See also this blog post regarding the motivation and more.
Docs
See more documentation in docs directory.
Usage
Include dependency:
<dependency> <groupId>io.javaoperatorsdk</groupId> <artifactId>jenvtest</artifactId> <version>[version]</version> <scope>test</scope> </dependency>
In Unit Tests
See sample unit test here
@EnableKubeAPIServer class JUnitExtensionSimpleCaseTest { // Use @KubeConfig annotation to inject kube config yaml to init any client @KubeConfig static String kubeConfigYaml; @Test void simpleTestWithTargetVersion() { var client = new KubernetesClientBuilder() .withConfig(Config.fromKubeconfig(kubeConfigYaml)) .build(); client.resource(TestUtils.testConfigMap()).create(); var cm = client.resource(TestUtils.testConfigMap()).get(); Assertions.assertThat(cm).isNotNull(); } }
Public API
The underlying API can be used directly. See KubeApiServer
See it's usage in a test.
class KubeApiServerTest { @Test void apiServerTest() { var kubeApi = new KubeAPIServer(); kubeApi.start(); var client = new KubernetesClientBuilder() .withConfig(Config.fromKubeconfig(kubeApi.getKubeConfigYaml())) .build(); client.resource(TestUtils.testConfigMap()).create(); var cm = client.resource(TestUtils.testConfigMap()).get(); Assertions.assertThat(cm).isNotNull(); kubeApi.stop(); } }
Fabric8 Kubernetes Client Support
There is dedicated support for Fabric8 Kubernetes Client.
Using dependency:
<dependency> <groupId>io.javaoperatorsdk</groupId> <artifactId>jenvtest-fabric8-client-support</artifactId> <version>[version]</version> <scope>test</scope> </dependency>
The client can be directly injected to the test. See sample test here.

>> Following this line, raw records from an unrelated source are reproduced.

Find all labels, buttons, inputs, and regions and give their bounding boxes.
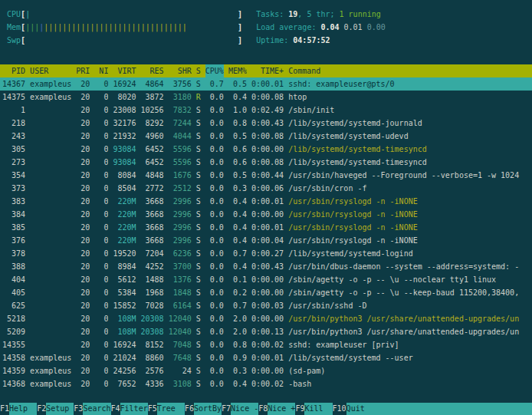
cell-cpu: 0.0 [205,260,224,273]
process-row[interactable]: 405 20 0 5384 1968 1848 S 0.0 0.2 0:00.0… [0,286,532,299]
text-segment: 19 [288,10,297,18]
process-row[interactable]: 14368 exampleus 20 0 7652 4336 3108 S 0.… [0,377,532,390]
fn-key-f5[interactable]: F5 [148,403,157,415]
text-segment: Load average: [256,23,320,31]
fn-key-f3[interactable]: F3 [74,403,83,415]
column-header-pid[interactable]: PID [2,64,25,77]
process-row[interactable]: 373 20 0 8504 2772 2512 S 0.0 0.3 0:00.0… [0,182,532,195]
process-row[interactable]: 5209 20 0 108M 20308 12040 S 0.0 2.0 0:0… [0,325,532,338]
cell-mem: 0.4 [228,234,247,247]
process-row[interactable]: 14358 exampleus 20 0 21024 8860 7648 S 0… [0,351,532,364]
cell-pri: 20 [76,117,90,130]
cell-shr: 2996 [169,221,192,234]
cell-ni: 0 [94,182,108,195]
cell-state: S [196,299,201,312]
fn-label-f4[interactable]: Filter [120,403,148,415]
fn-label-f1[interactable]: Help [9,403,37,415]
process-row[interactable]: 376 20 0 220M 3668 2996 S 0.0 0.4 0:00.0… [0,234,532,247]
process-row[interactable]: 243 20 0 21932 4960 4044 S 0.0 0.5 0:00.… [0,130,532,143]
process-row[interactable]: 354 20 0 8084 4848 1676 S 0.0 0.5 0:00.4… [0,169,532,182]
fn-key-f6[interactable]: F6 [185,403,194,415]
cell-cpu: 0.0 [205,143,224,156]
fn-label-f8[interactable]: Nice + [268,403,295,415]
process-row[interactable]: 385 20 0 220M 3668 2996 S 0.0 0.4 0:00.0… [0,221,532,234]
process-row[interactable]: 383 20 0 220M 3668 2996 S 0.0 0.4 0:00.0… [0,195,532,208]
cell-ni: 0 [94,77,108,91]
cell-virt: 8504 [113,182,136,195]
cell-pid: 14368 [2,377,25,390]
column-header-time[interactable]: TIME+ [251,64,284,77]
cell-cpu: 0.7 [205,77,224,91]
column-header-command[interactable]: Command [288,64,532,77]
fn-label-f10[interactable]: Quit [346,403,374,415]
column-header-state[interactable]: S [196,64,201,77]
fn-label-f9[interactable]: Kill [304,403,332,415]
cell-pid: 378 [2,247,25,260]
process-row[interactable]: 273 20 0 93084 6452 5596 S 0.0 0.6 0:00.… [0,156,532,169]
process-row[interactable]: 384 20 0 220M 3668 2996 S 0.0 0.4 0:00.0… [0,208,532,221]
cell-mem: 2.0 [228,312,247,325]
cell-command: /lib/systemd/systemd-udevd [288,130,532,143]
cell-mem: 0.3 [228,364,247,377]
cell-mem: 2.0 [228,325,247,338]
cell-pri: 20 [76,338,90,351]
fn-key-f8[interactable]: F8 [258,403,268,415]
process-row[interactable]: 14375 exampleus 20 0 8020 3872 3180 R 0.… [0,91,532,104]
column-header-virt[interactable]: VIRT [113,64,136,77]
swp-meter-line: Swp[] Uptime: 04:57:52 [2,34,532,47]
fn-label-f6[interactable]: SortBy [194,403,222,415]
cell-time: 0:00.01 [251,351,284,364]
process-row[interactable]: 14359 exampleus 20 0 24256 2576 24 S 0.0… [0,364,532,377]
process-row[interactable]: 378 20 0 19520 7204 6236 S 0.0 0.7 0:00.… [0,247,532,260]
fn-key-f10[interactable]: F10 [333,403,346,415]
column-header-ni[interactable]: NI [94,64,108,77]
column-header-pri[interactable]: PRI [76,64,90,77]
fn-label-f3[interactable]: Search [83,403,110,415]
cell-shr: 2512 [169,182,192,195]
fn-key-f4[interactable]: F4 [111,403,120,415]
cell-shr: 6236 [169,247,192,260]
cell-virt: 32176 [113,117,136,130]
fn-label-f2[interactable]: Setup [46,403,74,415]
cell-virt: 5612 [113,273,136,286]
column-header-res[interactable]: RES [141,64,164,77]
cell-cpu: 0.0 [205,208,224,221]
fn-key-f7[interactable]: F7 [222,403,231,415]
cell-time: 0:00.44 [251,169,284,182]
cell-cpu: 0.0 [205,234,224,247]
fn-label-f7[interactable]: Nice - [231,403,258,415]
process-row[interactable]: 14367 exampleus 20 0 16924 4864 3756 S 0… [0,77,532,91]
process-row[interactable]: 404 20 0 5612 1488 1376 S 0.0 0.1 0:00.0… [0,273,532,286]
fn-key-f9[interactable]: F9 [295,403,304,415]
column-header-mem[interactable]: MEM% [228,64,247,77]
cell-pri: 20 [76,377,90,390]
process-row[interactable]: 14355 20 0 16924 8152 7048 S 0.0 0.8 0:0… [0,338,532,351]
cell-mem: 0.5 [228,169,247,182]
process-row[interactable]: 388 20 0 8984 4252 3700 S 0.0 0.4 0:00.4… [0,260,532,273]
cell-shr: 7048 [169,338,192,351]
cell-shr: 24 [169,364,192,377]
process-row[interactable]: 5218 20 0 108M 20308 12040 S 0.0 2.0 0:0… [0,312,532,325]
cell-pid: 383 [2,195,25,208]
fn-key-f1[interactable]: F1 [0,403,9,415]
process-row[interactable]: 1 20 0 23008 10256 7832 S 0.0 1.0 0:02.4… [0,104,532,117]
cell-mem: 0.4 [228,221,247,234]
cell-virt: 21024 [113,351,136,364]
cell-user: exampleus [30,77,71,91]
fn-label-f5[interactable]: Tree [157,403,185,415]
process-row[interactable]: 305 20 0 93084 6452 5596 S 0.0 0.6 0:00.… [0,143,532,156]
cell-virt: 220M [113,208,136,221]
process-table: PID USER PRI NI VIRT RES SHR S CPU% MEM%… [0,64,532,390]
cell-virt: 21932 [113,130,136,143]
process-row[interactable]: 625 20 0 15852 7028 6164 S 0.0 0.7 0:00.… [0,299,532,312]
cell-time: 0:00.00 [251,286,284,299]
column-header-cpu-sort[interactable]: CPU% [205,64,224,77]
column-header-shr[interactable]: SHR [169,64,192,77]
cell-ni: 0 [94,91,108,104]
process-row[interactable]: 218 20 0 32176 8292 7244 S 0.0 0.8 0:00.… [0,117,532,130]
cell-mem: 0.4 [228,91,247,104]
column-header-user[interactable]: USER [30,64,71,77]
fn-key-f2[interactable]: F2 [37,403,46,415]
cell-pid: 405 [2,286,25,299]
cell-ni: 0 [94,364,108,377]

@EnableKubeAPIServer class JUnitFabric8ClientInjectionTest { static KubernetesClient client; // emitted code }
Support for Parallel Execution in Junit5
Parallel test execution is explicitly supported for JUnit5, in fact the project tests are running parallel. Running a new instance for each test case. This speeds up the tests (in our case >75%) in a way that test cases are also fully isolated from each other. See the surefire plugin config.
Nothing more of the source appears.